6 domestication and upholstery

The feminization of fashion led to the upholstering of women. Women’s lives became so dramatically different from men’s that their silhouette became exactly opposite. Their clothing was literally constructed as heavily as furniture, and in the 1860s skirts became so wide women couldn’t wear coats – complete domestication.

The bottom-heavy, big-skirted silhouette still exists today in the context of prom dresses and bridal gowns. Women wear this as a very formal, ultra-feminine sexual display. Covering your legs this way is coyly enticing, a “look at me, don’t look at me” game – it totally covers the lower half of your body and yet also makes the lower half of your body the biggest thing in the room.

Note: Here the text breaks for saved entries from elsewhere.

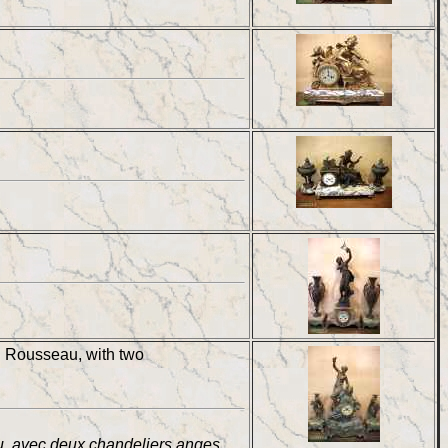
d Rousseau, with two
, avec deux chandeliers anges,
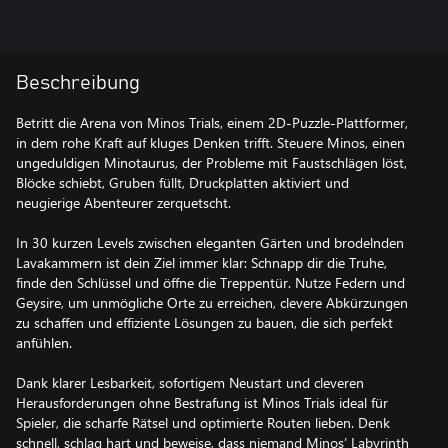
Beschreibung
Betritt die Arena von Minos Trials, einem 2D-Puzzle-Plattformer,
in dem rohe Kraft auf kluges Denken trifft. Steuere Minos, einen
ungeduldigen Minotaurus, der Probleme mit Faustschlägen löst,
Blöcke schiebt, Gruben füllt, Druckplatten aktiviert und
neugierige Abenteurer zerquetscht.
In 30 kurzen Levels zwischen eleganten Gärten und brodelnden
Lavakammern ist dein Ziel immer klar: Schnapp dir die Truhe,
finde den Schlüssel und öffne die Treppentür. Nutze Federn und
Geysire, um unmögliche Orte zu erreichen, clevere Abkürzungen
zu schaffen und effiziente Lösungen zu bauen, die sich perfekt
anfühlen.
Dank klarer Lesbarkeit, sofortigem Neustart und cleveren
Herausforderungen ohne Bestrafung ist Minos Trials ideal für
Spieler, die scharfe Rätsel und optimierte Routen lieben. Denk
schnell, schlag hart und beweise, dass niemand Minos’ Labyrinth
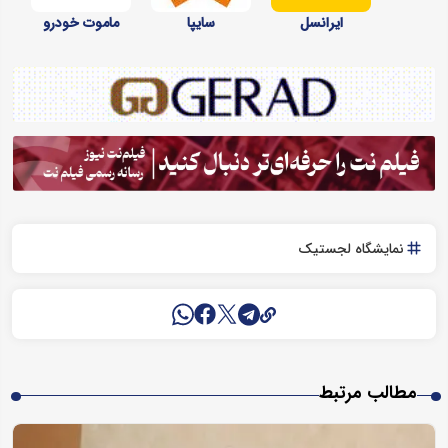
ایرانسل
سایپا
ماموت خودرو
نمایشگاه لجستیک
مطالب مرتبط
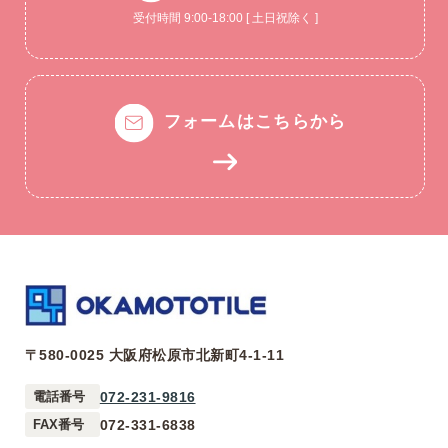
受付時間 9:00-18:00 [ 土日祝除く ]
フォームはこちらから
〒580-0025 大阪府松原市北新町4-1-11
072-231-9816
電話番号
072-331-6838
FAX番号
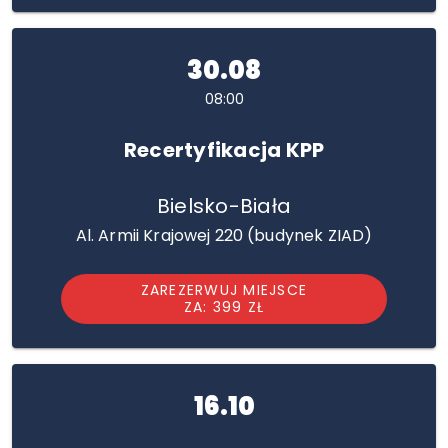
30.08
08:00
Recertyfikacja KPP
Bielsko-Biała
Al. Armii Krajowej 220 (budynek ZIAD)
ZAREZERWUJ MIEJSCE
ZA: 399 ZŁ
16.10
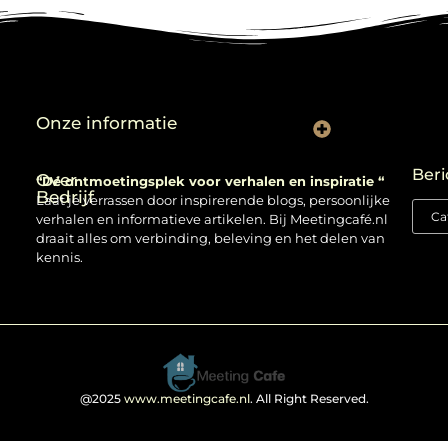
Onze informatie
Backlinks kopen: verstandig gebruiken of risico nemen?
Beri
Over
“Dé ontmoetingsplek voor verhalen en inspiratie “
Bedrijf
Laat je verrassen door inspirerende blogs, persoonlijke
verhalen en informatieve artikelen. Bij Meetingcafé.nl
draait alles om verbinding, beleving en het delen van
kennis.
@2025
www.meetingcafe.nl
. All Right Reserved.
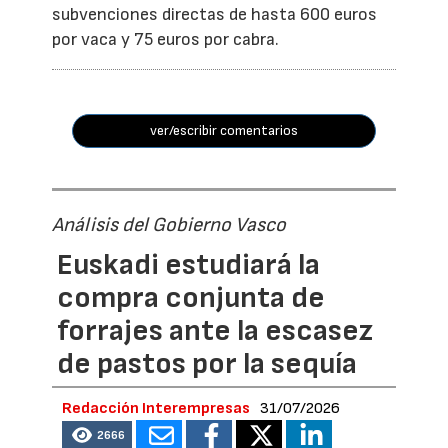
subvenciones directas de hasta 600 euros
por vaca y 75 euros por cabra.
ver/escribir comentarios
Análisis del Gobierno Vasco
Euskadi estudiará la
compra conjunta de
forrajes ante la escasez
de pastos por la sequía
Redacción Interempresas
31/07/2026
2666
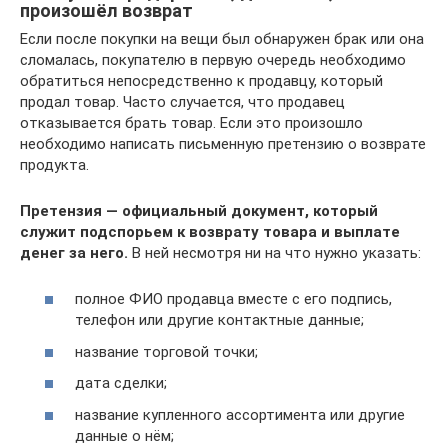
произошёл возврат
Если после покупки на вещи был обнаружен брак или она
сломалась, покупателю в первую очередь необходимо
обратиться непосредственно к продавцу, который
продал товар. Часто случается, что продавец
отказывается брать товар. Если это произошло
необходимо написать письменную претензию о возврате
продукта.
Претензия — официальный документ, который
служит подспорьем к возврату товара и выплате
денег за него.
В ней несмотря ни на что нужно указать:
полное ФИО продавца вместе с его подпись,
телефон или другие контактные данные;
название торговой точки;
дата сделки;
название купленного ассортимента или другие
данные о нём;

7 abstinence and bifurcation

Of course long skirts, negating the split between the legs, is traditionally a symbol of chastity. That’s why you only ever see men wearing them in the context of religions that uphold the idea of abstinence.

8 bondage and bieber

The current youthful silhouette, embodied most recognizably by Justin Bieber, has a very long torso and short little legs. It’s a look that evokes bondage and prison culture, which is interesting to consider in terms of the attitude of contemporary youth. It’s also very sexual – the pants come pre-dropped – but the sexuality is deviant, indulgent, and nihilistic. The way the legs are bound limits the gait of young men – the essence is “why bother? Might as well get our rocks off now, there’s no future worth running towards.”

9 twiggy helter skelter

Contrast that with the youth of the 1960s exemplified by the model Twiggy. The broad gait and short skirts are also extremely sexual but the sexuality is more promiscuous and conventional by 21st century standards. The attitude is, as the Beatles sang, helter-skelter. It’s youth on uppers, youth on speed. The essence is essentially optimistic – kids are striding forward into a space-age future. A far cry from Bieber-style bondage, this silhouette says “go for it, we are free and the possibilities are unlimited.”

10 I V A

Ever since the 1970s, the standard silhouette has been pretty close to the most minimal simplification of the human form – as upright animals, our most essential symbol is the letter I. Sure, it varies a bit – getting a bit bottom-heavy in the 1970s and 1990s, and more top-heavy in the 1980s. This is a very broad generalization, but I think it holds up: top heavy silhouettes are more conservative, bottom heavy silhouettes are more liberal. Think about it – if you’re dressing for a job interview you’re more likely to go top-heavy – it’s more structured, authoritative, formal. A bottom heavy silhouette allows itself to be pulled by gravity – it’s more laissez-faire, permissive, and relaxed – better for a house party.

11 trapeze to tuxedo

Up until the 1970s, female silhouettes diverged dramatically from menswear – but Yves Saint Laurent changed all of that. His first collection for Dior after the death of Christian Dior was an abstract shape – the Trapeze silhouette. But now we remember YSL for the Tuxedo, most iconically in that Helmut Newton photograph. It’s an androgynous silhouette about sexual liberation – but it’s also about liberation from the old fashion system, liberation from the idea of designer as dictator.

12 1800s skirt shapes

In the 1800s, silhouettes shifted each decade – skirts were like domes in the 1860s, like trumpets in the 1870s, and had bustles so big in the 1880s that there was a popular joke about balancing a tea service on them. This constantly shape-shifting kept women constantly updating their wardrobes – wearing an 1860s crinoline in the 1870s was simply not done if you wanted to belong in fashionable society.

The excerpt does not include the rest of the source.